Artemio Alisio (1942 - 2006)

Yesterdays (1994)

Acrylic on canvas
height: 129cm
width: 124cm

Donated by Artemio Alisio 1995


Ayeres (Yesterdays) is one of two works by Artemio Alisio held by ESCALA. Both belong to the series Popol Vuh. The Popol Vuh is a 16th century book written by the Quiché Maya of southern Mexico. Often referred to as the Mayan Bible, its title translates as 'Book of Counsel'. Based in part on pre-Columbian hieroglyphic books (codices) this manuscript describes the history of the Quicé; Maya from the time of creation until after the arrival of the Spanish in 1519, recounting the adventures of the mischievous hero twins Xbalanque and Hunahpu, the two figures who feature in Ayeres.

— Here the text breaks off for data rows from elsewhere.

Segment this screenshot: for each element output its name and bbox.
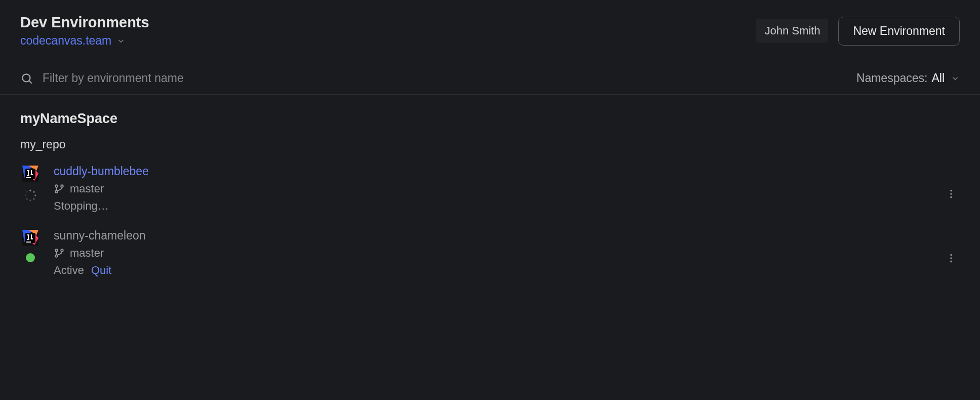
environment-row: cuddly-bumblebee master Stopping… [20,162,960,226]
env-row-leftcol [22,165,38,202]
quit-link[interactable]: Quit [91,264,111,277]
svg-point-34 [950,257,952,259]
intellij-icon [22,166,38,182]
svg-point-32 [55,255,58,257]
svg-point-16 [26,191,27,192]
svg-rect-8 [26,177,31,178]
svg-point-18 [61,185,63,187]
status-line: Stopping… [54,199,149,213]
status-text: Stopping… [54,199,109,213]
svg-point-12 [33,198,34,199]
svg-point-14 [26,198,27,199]
env-row-body: sunny-chameleon master Active Quit [54,229,146,277]
git-branch-icon [54,183,65,194]
namespaces-value: All [931,71,945,85]
svg-rect-27 [27,239,29,240]
row-menu-button[interactable] [943,185,960,203]
svg-rect-26 [28,234,29,239]
filter-input[interactable] [43,71,346,85]
team-name-label: codecanvas.team [20,34,111,48]
page-header: Dev Environments codecanvas.team John Sm… [0,0,980,62]
row-menu-button[interactable] [943,250,960,267]
svg-rect-6 [27,175,29,176]
branch-name: master [70,182,104,195]
environment-name[interactable]: sunny-chameleon [54,229,146,243]
branch-line: master [54,182,149,195]
svg-point-21 [950,193,952,195]
svg-point-11 [34,194,36,196]
filter-left [20,71,856,85]
svg-point-17 [55,185,58,187]
svg-point-31 [61,249,63,252]
svg-rect-7 [31,170,32,174]
svg-point-22 [950,196,952,198]
env-row-body: cuddly-bumblebee master Stopping… [54,165,149,213]
svg-point-20 [950,189,952,191]
status-line: Active Quit [54,264,146,277]
environment-name-link[interactable]: cuddly-bumblebee [54,165,149,178]
svg-point-33 [950,254,952,256]
svg-point-35 [950,260,952,262]
svg-rect-29 [26,242,31,243]
environment-row: sunny-chameleon master Active Quit [20,226,960,290]
svg-point-9 [29,190,31,191]
header-left: Dev Environments codecanvas.team [20,14,149,48]
chevron-down-icon [116,36,126,46]
svg-line-1 [29,81,32,84]
filter-bar: Namespaces: All [0,62,980,95]
repo-name: my_repo [20,138,960,151]
chevron-down-icon [951,74,960,83]
svg-rect-5 [28,170,29,175]
env-row-leftcol [22,229,38,262]
page-title: Dev Environments [20,14,149,31]
git-branch-icon [54,248,65,259]
svg-rect-28 [31,234,32,238]
loading-spinner-icon [24,189,37,202]
intellij-icon [22,230,38,246]
namespaces-label: Namespaces: [856,71,928,85]
header-right: John Smith New Environment [756,17,960,46]
svg-point-30 [55,249,58,252]
svg-point-0 [22,74,30,82]
user-chip[interactable]: John Smith [756,19,828,43]
svg-point-13 [29,199,31,201]
svg-point-15 [25,194,26,196]
search-icon [20,72,33,85]
namespaces-filter[interactable]: Namespaces: All [856,71,960,85]
content: myNameSpace my_repo [0,95,980,306]
branch-line: master [54,247,146,260]
namespace-heading: myNameSpace [20,111,960,127]
team-selector[interactable]: codecanvas.team [20,34,149,48]
new-environment-button[interactable]: New Environment [838,17,960,46]
svg-point-19 [55,190,58,193]
status-text: Active [54,264,84,277]
svg-point-10 [33,191,34,192]
branch-name: master [70,247,104,260]
status-dot-active-icon [26,253,35,262]
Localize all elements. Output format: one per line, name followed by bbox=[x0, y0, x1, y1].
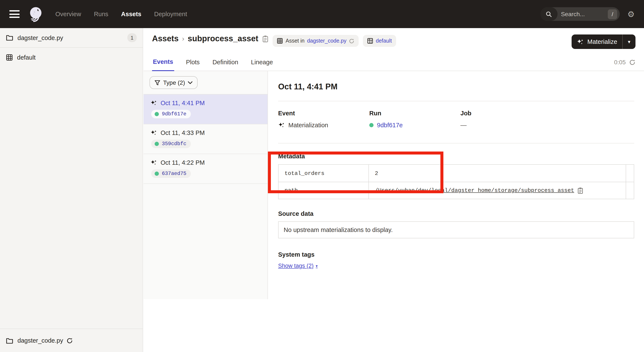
metadata-heading: Metadata bbox=[278, 153, 634, 160]
events-list-panel: Type (2) Oct 11, 4:41 PM bbox=[144, 71, 268, 299]
materialization-sparkle-icon bbox=[278, 122, 285, 129]
sidebar-item-label: default bbox=[17, 54, 36, 61]
sidebar-footer: dagster_code.py bbox=[0, 329, 143, 352]
materialization-sparkle-icon bbox=[150, 100, 157, 106]
asset-header: Assets › subprocess_asset bbox=[144, 28, 644, 49]
search-icon bbox=[546, 11, 552, 17]
asset-in-label: Asset in bbox=[286, 38, 304, 44]
tab-events[interactable]: Events bbox=[152, 58, 174, 71]
show-tags-toggle[interactable]: Show tags (2) ▾ bbox=[278, 263, 318, 269]
page-title: subprocess_asset bbox=[188, 34, 258, 43]
event-list-item[interactable]: Oct 11, 4:41 PM 9dbf617e bbox=[144, 94, 268, 124]
dagster-logo[interactable] bbox=[26, 5, 44, 23]
asset-location-badge: Asset in dagster_code.py bbox=[273, 35, 359, 47]
search-input[interactable]: Search... / bbox=[540, 7, 620, 21]
job-column: Job — bbox=[460, 110, 634, 129]
materialization-sparkle-icon bbox=[150, 129, 157, 136]
caret-down-icon: ▾ bbox=[316, 264, 318, 268]
reload-location-icon[interactable] bbox=[66, 337, 73, 344]
run-id-pill[interactable]: 9dbf617e bbox=[151, 110, 190, 118]
breadcrumb-assets-link[interactable]: Assets bbox=[152, 34, 179, 43]
search-shortcut-key: / bbox=[608, 9, 617, 19]
hamburger-menu-icon[interactable] bbox=[9, 10, 20, 18]
run-status-dot bbox=[154, 112, 159, 116]
refresh-countdown: 0:05 bbox=[614, 59, 626, 65]
metadata-path-link[interactable]: /Users/yuhan/dev/local/dagster_home/stor… bbox=[375, 187, 574, 194]
breadcrumb-separator: › bbox=[182, 35, 184, 42]
clipboard-icon bbox=[262, 35, 268, 42]
event-column: Event Materialization bbox=[278, 110, 369, 129]
nav-deployment[interactable]: Deployment bbox=[154, 11, 187, 17]
sparkle-icon bbox=[577, 38, 584, 45]
breadcrumb: Assets › subprocess_asset bbox=[152, 34, 268, 43]
materialization-sparkle-icon bbox=[150, 159, 157, 166]
run-id-pill[interactable]: 637aed75 bbox=[151, 169, 190, 178]
event-timestamp: Oct 11, 4:33 PM bbox=[160, 129, 205, 136]
sidebar-item-group-default[interactable]: default bbox=[0, 48, 143, 67]
asset-sidebar: dagster_code.py 1 default dagster_code.p… bbox=[0, 28, 143, 352]
source-data-heading: Source data bbox=[278, 210, 634, 217]
tab-lineage[interactable]: Lineage bbox=[250, 59, 274, 71]
folder-icon bbox=[6, 34, 13, 41]
run-status-dot bbox=[154, 142, 159, 146]
materialize-button[interactable]: Materialize bbox=[572, 34, 623, 49]
asset-group-icon bbox=[367, 38, 373, 44]
event-column-label: Event bbox=[278, 110, 369, 117]
metadata-key: path bbox=[278, 182, 369, 199]
sidebar-footer-label: dagster_code.py bbox=[18, 337, 63, 344]
nav-runs[interactable]: Runs bbox=[94, 11, 108, 17]
run-id-pill[interactable]: 359cdbfc bbox=[151, 140, 190, 148]
event-timestamp: Oct 11, 4:22 PM bbox=[160, 159, 205, 166]
code-location-link[interactable]: dagster_code.py bbox=[307, 38, 346, 44]
tab-plots[interactable]: Plots bbox=[185, 59, 200, 71]
type-filter-button[interactable]: Type (2) bbox=[150, 76, 198, 89]
run-status-dot bbox=[369, 123, 374, 127]
tab-definition[interactable]: Definition bbox=[212, 59, 239, 71]
nav-overview[interactable]: Overview bbox=[55, 11, 81, 17]
metadata-key: total_orders bbox=[278, 165, 369, 182]
folder-icon bbox=[6, 337, 13, 344]
asset-group-badge: default bbox=[363, 35, 396, 47]
copy-asset-name-button[interactable] bbox=[262, 35, 268, 42]
run-id: 359cdbfc bbox=[162, 141, 186, 147]
materialize-dropdown-button[interactable]: ▼ bbox=[623, 34, 636, 49]
metadata-row: path /Users/yuhan/dev/local/dagster_home… bbox=[278, 182, 634, 199]
run-column-label: Run bbox=[369, 110, 460, 117]
search-placeholder: Search... bbox=[561, 11, 608, 17]
event-list-item[interactable]: Oct 11, 4:22 PM 637aed75 bbox=[144, 154, 268, 184]
settings-gear-icon[interactable]: ⚙ bbox=[628, 10, 635, 18]
system-tags-heading: System tags bbox=[278, 251, 634, 258]
job-column-label: Job bbox=[460, 110, 634, 117]
group-link[interactable]: default bbox=[376, 38, 392, 44]
asset-group-icon bbox=[6, 54, 13, 61]
primary-nav: Overview Runs Assets Deployment bbox=[55, 11, 187, 17]
run-id-link[interactable]: 9dbf617e bbox=[377, 122, 403, 129]
sidebar-item-code-location[interactable]: dagster_code.py 1 bbox=[0, 28, 143, 48]
sidebar-footer-code-location[interactable]: dagster_code.py bbox=[0, 329, 143, 352]
nav-assets[interactable]: Assets bbox=[121, 11, 142, 17]
metadata-table: total_orders 2 path /Users/yuhan/dev/loc… bbox=[278, 164, 634, 199]
type-filter-label: Type (2) bbox=[163, 79, 185, 86]
chevron-down-icon bbox=[188, 81, 193, 84]
materialize-label: Materialize bbox=[587, 38, 617, 45]
asset-tabs: Events Plots Definition Lineage 0:05 bbox=[144, 53, 644, 71]
copy-path-button[interactable] bbox=[578, 187, 583, 194]
run-column: Run 9dbf617e bbox=[369, 110, 460, 129]
event-detail-title: Oct 11, 4:41 PM bbox=[278, 82, 634, 91]
run-id: 9dbf617e bbox=[162, 111, 186, 117]
reload-definitions-icon[interactable] bbox=[349, 38, 354, 44]
event-timestamp: Oct 11, 4:41 PM bbox=[160, 100, 205, 106]
asset-count-badge: 1 bbox=[127, 33, 137, 42]
app-window: Overview Runs Assets Deployment Search..… bbox=[0, 0, 644, 352]
event-list-item[interactable]: Oct 11, 4:33 PM 359cdbfc bbox=[144, 124, 268, 154]
refresh-icon[interactable] bbox=[629, 59, 636, 65]
metadata-value: 2 bbox=[369, 165, 626, 182]
event-type-value: Materialization bbox=[288, 122, 328, 129]
materialize-split-button: Materialize ▼ bbox=[572, 34, 636, 49]
source-data-empty-state: No upstream materializations to display. bbox=[278, 221, 634, 238]
event-detail-panel: Oct 11, 4:41 PM Event Materialization bbox=[268, 71, 644, 299]
clipboard-icon bbox=[578, 187, 583, 194]
table-grid-icon bbox=[277, 38, 283, 44]
sidebar-item-label: dagster_code.py bbox=[18, 34, 63, 41]
run-status-dot bbox=[154, 172, 159, 176]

Alisio has worked with themes from the Popol Vuh since the early 1990s, and this series forms part of an ongoing exploration of pre-Columbian themes and forms. These also appear in his sculpture and ceramics. Alisio is particularly interested in the mytho-historical ancestry of Latin America's Amerindian peoples; he does not merely reproduce pre-Columbian images but reworks them: imagined, abstracted and idealised.

While Alisio has been described as 'a visual archaeologist', collective exhibitions have often reinforced Alisio's association with Surrealism particularly as represented by his involvement with the Argentine group Movimiento Espejo (Mirror Movement).